Start of MATERIAL TO PROCESS
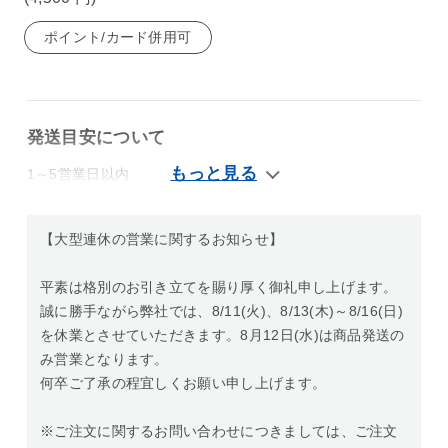
ポイント/カード併用可
発送目安について
1～5営業日以内
【大型連休の営業に関するお知らせ】
平素は格別のお引き立てを賜り厚く御礼申し上げます。
誠に勝手ながら弊社では、8/11(火)、8/13(木)～8/16(日)
を休業とさせていただきます。8月12日(水)は商品発送の
み営業となります。
何卒ご了承の程宜しくお願い申し上げます。
※ご注文に関するお問い合わせにつきましては、ご注文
End of MATERIAL TO PROCESS
## YOUR GOAL
Output the line that contains "を休業とさせていただきます。8月12日(水)は商品発送の", followed by every later line in the listing, with no line omitted and none added.

## TASK RESPONSE
を休業とさせていただきます。8月12日(水)は商品発送の
み営業となります。
何卒ご了承の程宜しくお願い申し上げます。
※ご注文に関するお問い合わせにつきましては、ご注文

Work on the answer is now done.